In 2017, Alluvial initially roared to life on their debut LP, The Deep Longing for Annihilation. “Colony” notably gathered 678K Spotify streams—unprecedented for instrumental extreme metal. Building a fan base, the group toured alongside Animals As Leaders and Veil of Maya.
On the heels of this tour, Wes traded Los Angeles for Atlanta.
“In all honesty, it was an escape,” he admits. “I knew some of my struggles would never leave me, but I felt like I’d have a better chance to reset if I got out of California. The perils of taking refuge in a bottle or the near occupational hazard of drugs in L.A. had hollowed me out and exacerbated my woes. Winston Churchill famously called depression ‘the Black Dog’. The rut with drugs and booze turns the black dog, a longtime bedfellow, into the ruler of your vessel. I’d estimate that the music for Sarcoma started
 there. As strange and vulnerable as it feels to explain that, it would be dishonest to say otherwise."
As he began to write at home, he took notice of Kevin due to his time in Suffocation. After hearing his vocals on a demo, everything simply clicked, and Kevin joined the band. Fast brothers, it fulfilled a long-term goal. “The Deep Longing for Annihilation was supposed to have vocals, but I couldn’t find the right guy,” he adds. “Some people possess a rare inability to doubt themselves. Kevin can marry that into performances. The day I heard his vocals over the Sarcoma demos was a special one. We’ve become brothers.”
After writing and producing demos at home, Alluvial cut guitars, bass, and vocals with engineer John Douglass in Atlanta. The opener “Ulysses” begins with warm guitar echoes before building towards an ominous crescendo. It quickly crumbles under the weight of a thrash riff and brain-rattling growl.

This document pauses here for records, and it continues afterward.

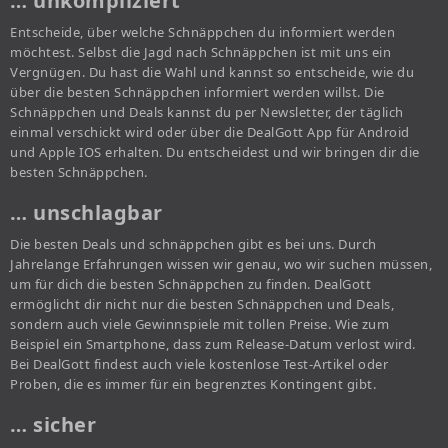
… unkompliziert
Entscheide, über welche Schnäppchen du informiert werden
möchtest. Selbst die Jagd nach Schnäppchen ist mit uns ein
Vergnügen. Du hast die Wahl und kannst so entscheide, wie du
über die besten Schnäppchen informiert werden willst. Die
Schnäppchen und Deals kannst du per Newsletter, der täglich
einmal verschickt wird oder über die DealGott App für Android
und Apple IOS erhalten. Du entscheidest und wir bringen dir die
besten Schnäppchen.
… unschlagbar
Die besten Deals und schnäppchen gibt es bei uns. Durch
Jahrelange Erfahrungen wissen wir genau, wo wir suchen müssen,
um für dich die besten Schnäppchen zu finden. DealGott
ermöglicht dir nicht nur die besten Schnäppchen und Deals,
sondern auch viele Gewinnspiele mit tollen Preise. Wie zum
Beispiel ein Smartphone, dass zum Release-Datum verlost wird.
Bei DealGott findest auch viele kostenlose Test-Artikel oder
Proben, die es immer für ein begrenztes Kontingent gibt.
… sicher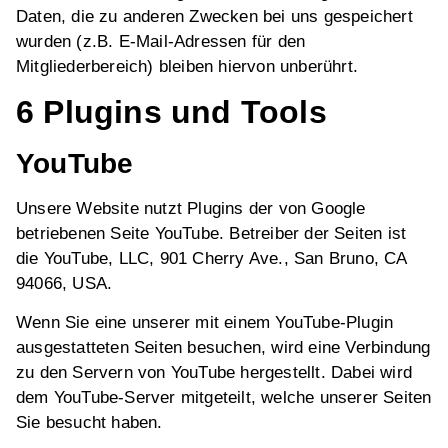
Daten, die zu anderen Zwecken bei uns gespeichert
wurden (z.B. E-Mail-Adressen für den
Mitgliederbereich) bleiben hiervon unberührt.
6 Plugins und Tools
YouTube
Unsere Website nutzt Plugins der von Google
betriebenen Seite YouTube. Betreiber der Seiten ist
die YouTube, LLC, 901 Cherry Ave., San Bruno, CA
94066, USA.
Wenn Sie eine unserer mit einem YouTube-Plugin
ausgestatteten Seiten besuchen, wird eine Verbindung
zu den Servern von YouTube hergestellt. Dabei wird
dem YouTube-Server mitgeteilt, welche unserer Seiten
Sie besucht haben.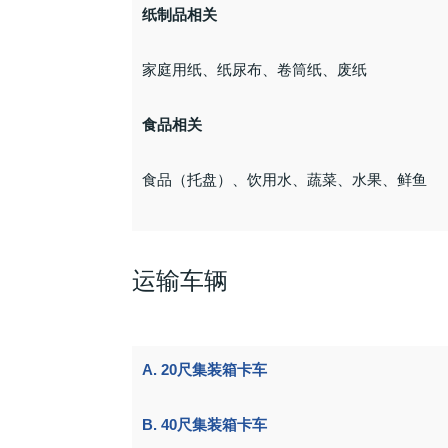
纸制品相关
家庭用纸、纸尿布、卷筒纸、废纸
食品相关
食品（托盘）、饮用水、蔬菜、水果、鲜鱼
运输车辆
A. 20尺集装箱卡车
B. 40尺集装箱卡车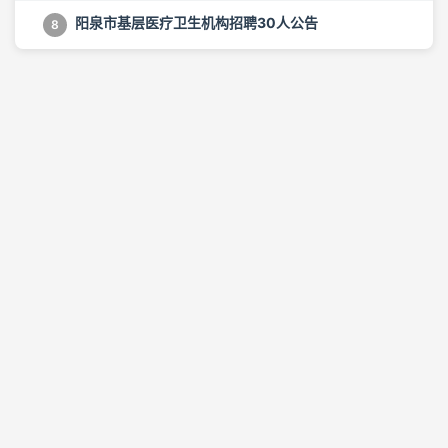
阳泉市基层医疗卫生机构招聘30人公告
8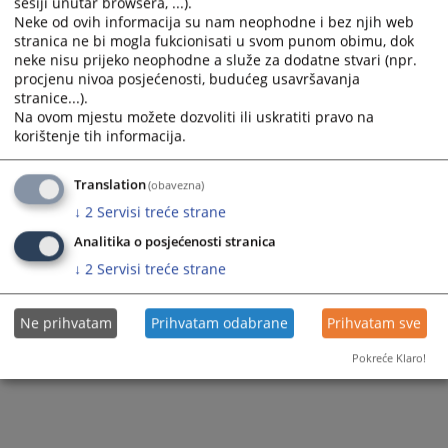
sesiji unutar browsera, ...).
Neke od ovih informacija su nam neophodne i bez njih web
Приказана вијест је на
:
Српски језик
stranica ne bi mogla fukcionisati u svom punom obimu, dok
Вијест доступна још на
:
Bosanski jezik
Hrvatski jezik
neke nisu prijeko neophodne a služe za dodatne stvari (npr.
88
ПРЕГЛЕДА
procjenu nivoa posjećenosti, budućeg usavršavanja
stranice...).
Na ovom mjestu možete dozvoliti ili uskratiti pravo na
korištenje tih informacija.
Translation
(obavezna)
↓
2
Servisi treće strane
Analitika o posjećenosti stranica
↓
2
Servisi treće strane
Ne prihvatam
Prihvatam odabrane
Prihvatam sve
Pokreće Klaro!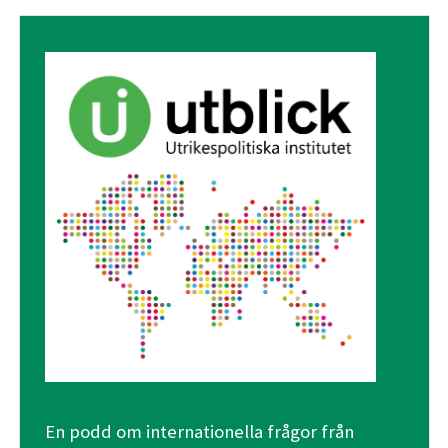
En podd om internationella frågor från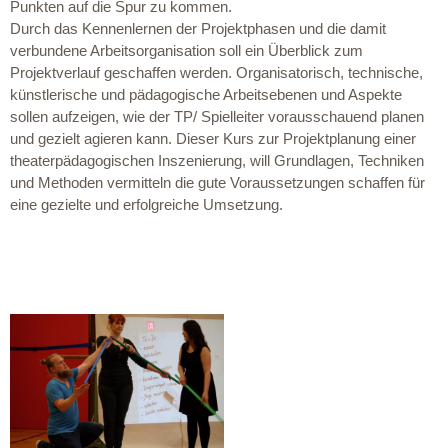
Punkten auf die Spur zu kommen.
Durch das Kennenlernen der Projektphasen und die damit
verbundene Arbeitsorganisation soll ein Überblick zum
Projektverlauf geschaffen werden. Organisatorisch, technische,
künstlerische und pädagogische Arbeitsebenen und Aspekte
sollen aufzeigen, wie der TP/ Spielleiter vorausschauend planen
und gezielt agieren kann. Dieser Kurs zur Projektplanung einer
theaterpädagogischen Inszenierung, will Grundlagen, Techniken
und Methoden vermitteln die gute Voraussetzungen schaffen für
eine gezielte und erfolgreiche Umsetzung.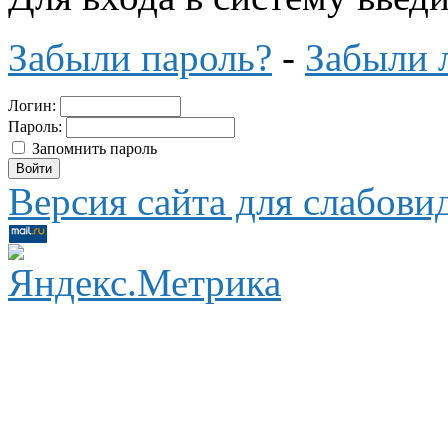
Забыли пароль?
-
Забыли 
Логин:
Пароль:
Запомнить пароль
Версия сайта для слабов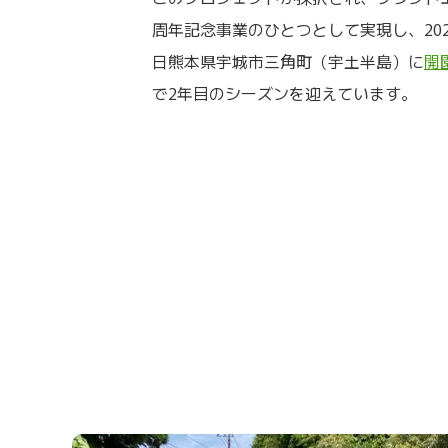
周年記念事業のひとつとして実現し、2023
日熊本県宇城市三角町（宇土半島）に
開
で2年目のシーズンを迎えています。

“I was always in trouble in my small hometown,” he says. “After going to a county jail, I joined the military and took orders as an Equipment Operator bound for the US Naval Mobile Construction Battalions. The enlisted side of the military are all misfits of one kind or another. Because of this, it’s really a continuation of high school. The military continued raising us, for better or worse. In 2005, I deployed to Iraq and convoyed throughout Baghdad for seven months. If you were in Iraq from 03 to 08, it was generally pretty bad. Because of that, I wouldn’t call my experience in Iraq “unique”, it was just a hot time over there. If you convoyed, you were gonna get shot at, and you were gonna deal with IED’s. If you were in a camp, you were gonna get mortared. If you were infantry and you were kicking down doors, god bless you, you were gonna have it the worst out of anyone. ‘Ulysses’ is a glossary of my hindsight on that experience.”
An airy clean intro ignites a bludgeoning groove on “40 Stories,” which remains “loosely based on the story of Conrad Roy who committed suicide at the coercion of his girlfriend.” Maintaining elements of power and conviction throughout, “Sleepers Become Giants” creeps along on whispers and emotionally charged guitar before another cathartic chorus about a combination of depression and the moment “you become a giant, wake up, and do what you’re supposed to be.”
In the end, Alluvial welcome audiences into their world.
“My favorite records have always been places where I could crawl inside and hang out,” he leaves off. “They gave me a way of looking at things and put me in a helpful state of mind, whether I knew it or not. The goal with this album is to hopefully provide a similar feeling.”